STANDARD: Gilt das Ihrer Meinung nach auch für andere Länder?

Pieth: Alle Spielbankenkommissionen in Ländern, in denen Casinos Austria oder Novomatic in irgendeiner Form tätig sind, müssten sich die Frage stellen: Sind das noch valable Partner? Erfüllen sie noch die Grundbedingungen der Zuverlässigkeit?

Die Bestellung des mittlerweile abberufenen Finanzers Peter Sidlo brachte den Stein bei den Casinos ins Rollen.

STANDARD: Novomatic soll für Sidlo gestimmt haben, weil dem Unternehmen Kasinolizenzen ins Aussicht gestellt worden seien, so die Staatsanwaltschaft. Wie beurteilen Sie die Verdachtslage strafrechtlich?

Pieth: Ob die Vorgänge strafrechtlich relevant sind, lässt sich nicht leicht beantworten. Meiner Meinung nach kann es ein geldwerter Vorteil sein, wenn ich sehr viel Geld erhalte und sehr wenig dafür leisten muss.

STANDARD: Novomatic hat jedenfalls keine Lizenzen erhalten. Ist das relevant?

Pieth: Die Bestechungsnormen sind so geschaffen, dass das Versprechen reicht. Das ist bereits strafbar.

STANDARD: Welches Sittenbild gibt Österreich nach Ibiza- und Casinos-Gate ab?

Pieth: Es ist schon auffällig, dass bei den Geschichten von Ibiza bis Casinos immer eine Partei im Zentrum steht. Das zeigt, wie riskant die FPÖ ist.

STANDARD: Ich versuche es anders. Ist Österreich besonders korruptionsanfällig?

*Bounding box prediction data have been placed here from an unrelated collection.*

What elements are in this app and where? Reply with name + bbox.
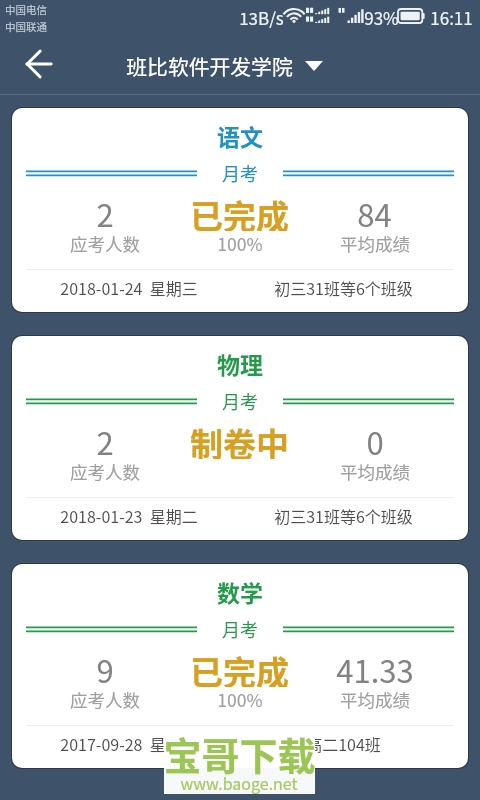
staticText: 初三31班等6个班级 [274, 504, 413, 527]
staticText: 0 [366, 419, 384, 459]
button[interactable]: Back [14, 42, 62, 90]
staticText: 宝哥下载 [163, 726, 316, 781]
staticText: 班比软件开发学院 [126, 51, 293, 81]
staticText: 月考 [222, 388, 258, 414]
staticText: 9 [96, 647, 114, 687]
staticText: 84 [357, 191, 392, 231]
staticText: 月考 [222, 160, 258, 186]
staticText: 2017-09-28 星期四 [60, 732, 198, 755]
button[interactable]: 数学 [12, 564, 468, 768]
staticText: 中国电信 [5, 2, 47, 17]
staticText: 100% [217, 687, 263, 711]
staticText: 41.33 [336, 647, 414, 687]
staticText: 已完成 [190, 647, 289, 687]
staticText: 2 [96, 191, 114, 231]
staticText: 2018-01-23 星期二 [60, 504, 198, 527]
staticText: 应考人数 [70, 687, 140, 711]
staticText: 语文 [217, 119, 263, 152]
staticText: 制卷中 [190, 419, 289, 459]
staticText: 月考 [222, 616, 258, 642]
staticText: 平均成绩 [340, 687, 410, 711]
staticText: 13B/s [239, 5, 284, 30]
staticText: 物理 [217, 347, 263, 380]
staticText: 2 [96, 419, 114, 459]
staticText: 平均成绩 [340, 231, 410, 255]
staticText: 应考人数 [70, 231, 140, 255]
button[interactable]: 语文 [12, 108, 468, 312]
staticText: 中国联通 [5, 19, 47, 34]
staticText: 初三31班等6个班级 [274, 276, 413, 299]
staticText: 平均成绩 [340, 459, 410, 483]
staticText: 应考人数 [70, 459, 140, 483]
staticText: www.baoge.net [180, 771, 298, 794]
staticText: 16:11 [430, 5, 473, 30]
staticText: 2018-01-24 星期三 [60, 276, 198, 299]
button[interactable]: 班比软件开发学院 [126, 51, 323, 81]
staticText: 高二104班 [306, 732, 381, 755]
staticText: 已完成 [190, 191, 289, 231]
staticText: 100% [217, 231, 263, 255]
button[interactable]: 物理 [12, 336, 468, 540]
staticText: 93% [364, 5, 399, 30]
staticText: 数学 [217, 575, 263, 608]
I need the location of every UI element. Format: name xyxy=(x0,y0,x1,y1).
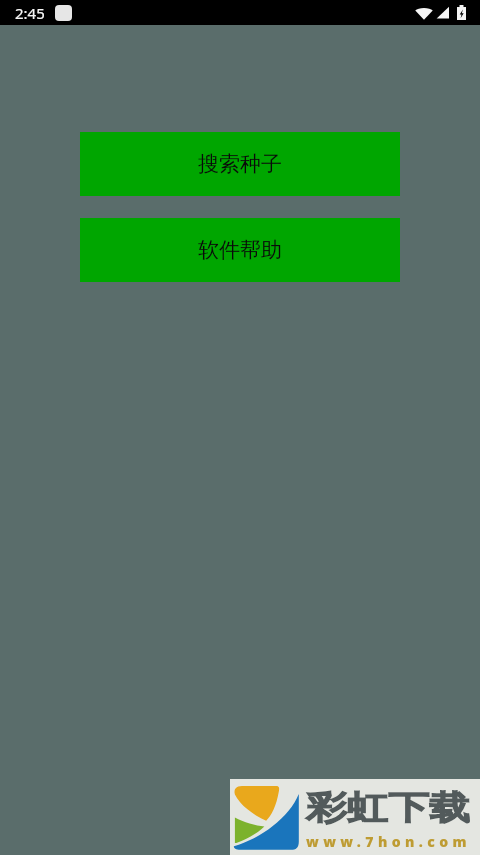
other: 彩虹下载 logo xyxy=(231,782,302,853)
staticText: 软件帮助 xyxy=(198,237,282,263)
staticText: www.7hon.com xyxy=(306,832,471,851)
button[interactable]: 搜索种子 xyxy=(80,132,400,196)
other: Wi-Fi signal xyxy=(415,6,433,20)
other: Mobile signal xyxy=(436,6,449,19)
staticText: 搜索种子 xyxy=(198,151,282,177)
button[interactable]: 软件帮助 xyxy=(80,218,400,282)
other: Battery charging xyxy=(457,5,466,20)
staticText: 2:45 xyxy=(15,3,45,23)
staticText: 彩虹下载 xyxy=(306,788,470,830)
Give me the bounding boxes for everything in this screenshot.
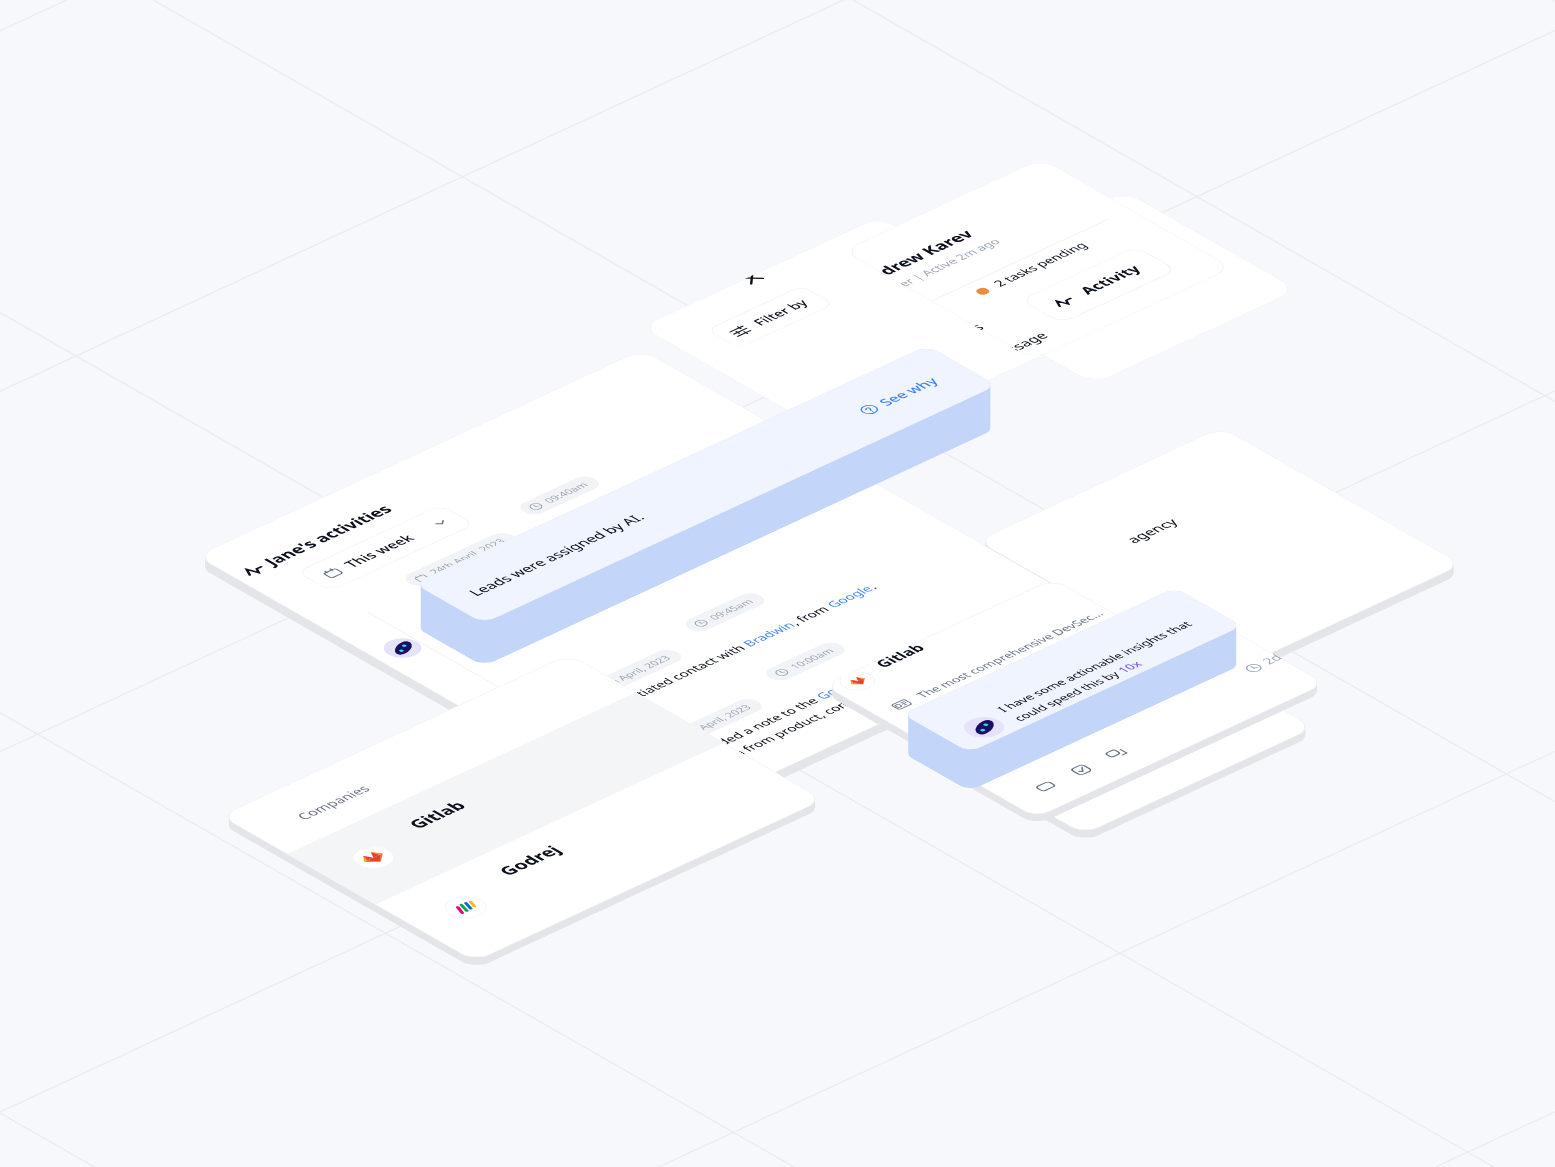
staticText: Andrew Karev	[872, 226, 980, 279]
button[interactable]: Activity	[1020, 246, 1177, 324]
button[interactable]: Task	[1059, 758, 1104, 782]
staticText: Designer | Active 2m ago	[895, 236, 1004, 288]
button[interactable]: 24th April, 2023	[646, 696, 768, 755]
button[interactable]: Filter by	[706, 285, 835, 348]
staticText: Google	[535, 522, 591, 550]
staticText: Leads were assigned by AI.	[464, 511, 650, 599]
staticText: deal.	[852, 660, 898, 683]
staticText: Jane initiated contact with	[590, 641, 753, 718]
staticText: Jane added a note to the	[671, 693, 826, 767]
staticText: 24th April, 2023	[591, 653, 674, 693]
staticText: 09:40am	[540, 480, 592, 505]
button[interactable]: 09:45am	[680, 590, 770, 634]
staticText: 09:45am	[706, 597, 757, 622]
staticText: The most comprehensive DevSec...	[912, 608, 1108, 700]
staticText: 2d	[1258, 652, 1286, 667]
staticText: Progress	[968, 321, 989, 332]
staticText: Google	[812, 674, 867, 702]
staticText: This week	[339, 532, 419, 571]
staticText: 24th April, 2023	[671, 702, 755, 742]
staticText: Chris Gill	[607, 485, 671, 517]
staticText: Bradwin	[738, 619, 800, 649]
staticText: 2 tasks pending	[989, 240, 1092, 289]
staticText: Companies	[292, 782, 375, 822]
staticText: Potential lead from	[425, 542, 550, 601]
staticText: 24th April, 2023	[426, 536, 509, 576]
staticText: Gitlab	[402, 797, 471, 832]
button[interactable]	[287, 692, 724, 905]
staticText: Jane's activities	[258, 502, 399, 569]
button[interactable]: 24th April, 2023	[565, 647, 687, 705]
button[interactable]: Comment	[1094, 742, 1140, 765]
staticText: Godrej	[492, 842, 566, 878]
button[interactable]: 09:40am	[515, 474, 605, 517]
staticText: .	[863, 581, 882, 591]
button[interactable]: 10:00am	[760, 640, 851, 683]
staticText: could speed this by	[1009, 667, 1127, 723]
staticText: Attio	[443, 590, 484, 611]
staticText: with	[576, 508, 621, 531]
staticText: www.gitlab.com	[942, 670, 1040, 717]
button[interactable]: Close	[736, 271, 776, 291]
staticText: Filter by	[748, 296, 813, 328]
staticText: Gitlab	[873, 642, 930, 671]
staticText: 10:00am	[786, 646, 838, 671]
staticText: Google	[822, 583, 878, 610]
staticText: Message	[1005, 329, 1054, 353]
staticText: Activity	[1074, 262, 1146, 297]
staticText: See why	[874, 375, 943, 409]
staticText: I have some actionable insights that	[993, 618, 1196, 714]
staticText: , from	[785, 602, 837, 627]
button[interactable]: Note	[1023, 775, 1068, 798]
staticText: agency	[1121, 516, 1183, 546]
button[interactable]: 24th April, 2023	[400, 530, 522, 589]
staticText: 10x	[1113, 658, 1146, 675]
staticText: Bradwin from product, completely revampe…	[688, 652, 954, 777]
button[interactable]: This week	[296, 505, 475, 591]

Pieth: Korruption gibt es überall. Heikler ist, dass man Vorfälle wie das Ibiza-Video kleinreden kann. Herr Strache hat ja gesagt, das war eine b'soffene G'schicht. Das verrät ja, was er eigentlich ist. Wenn er nicht besoffen ist, nimmt er sich zusammen. Das hat aber viele Leute nicht daran gehindert, Strache zu wählen. Fehlendes Unrechtsbewusstsein findet man allerdings auch an anderen Orten.

Thomas Schmid fungiert weiter als Öbag-Chef – für Pieth ein unhaltbarer Zustand.
Foto: HO

STANDARD: Apropos Unrechtsbewusstsein: Bei den Casinos wird die interne Aufarbeitung zu einem guten Teil von der Aufsichtsratsspitze beeinflusst, von denen drei selbst Beschuldigte sind. Ist das vereinbar?

Pieth: Wenn das ein staatlicher oder teilstaatlicher Betrieb ist, müssten die Personen zurücktreten. Ich arbeite für den Internationalen Leichtathletikverband. Wenn jemand einen schlechten Ruf hat, dann muss er ausscheiden, egal ob die Vorwürfe berechtigt sind, zumindest provisorisch. Das ist doch selbstverständlich. Verdächtige Leute dürfen einen Staatsbetrieb nicht vertreten. Mit einem Drittelanteil wie bei den Casinos hat man eine Sperrminorität, da muss der Staat erst recht dafür sorgen, dass Ordnung herrscht. Die Personen sind als Organe des Unternehmens nicht brauchbar, bis Schuld oder Unschuld geklärt sind. Das ist kein Verstoß gegen die Unschuldsvermutung.

Wie das Spiel für Heinz-Christian Strache ausgeht, kann derzeit nicht seriös beurteilt werden.
Foto: Collage Der Standard

STANDARD: Der öffentliche Casinos-Anteil wird von der Staatsholding Öbag verwaltet, deren Chef ebenfalls beschuldigt ist. Er weist die Vorwürfe zurück. Wie beurteilen Sie, dass auch er weiter amtiert?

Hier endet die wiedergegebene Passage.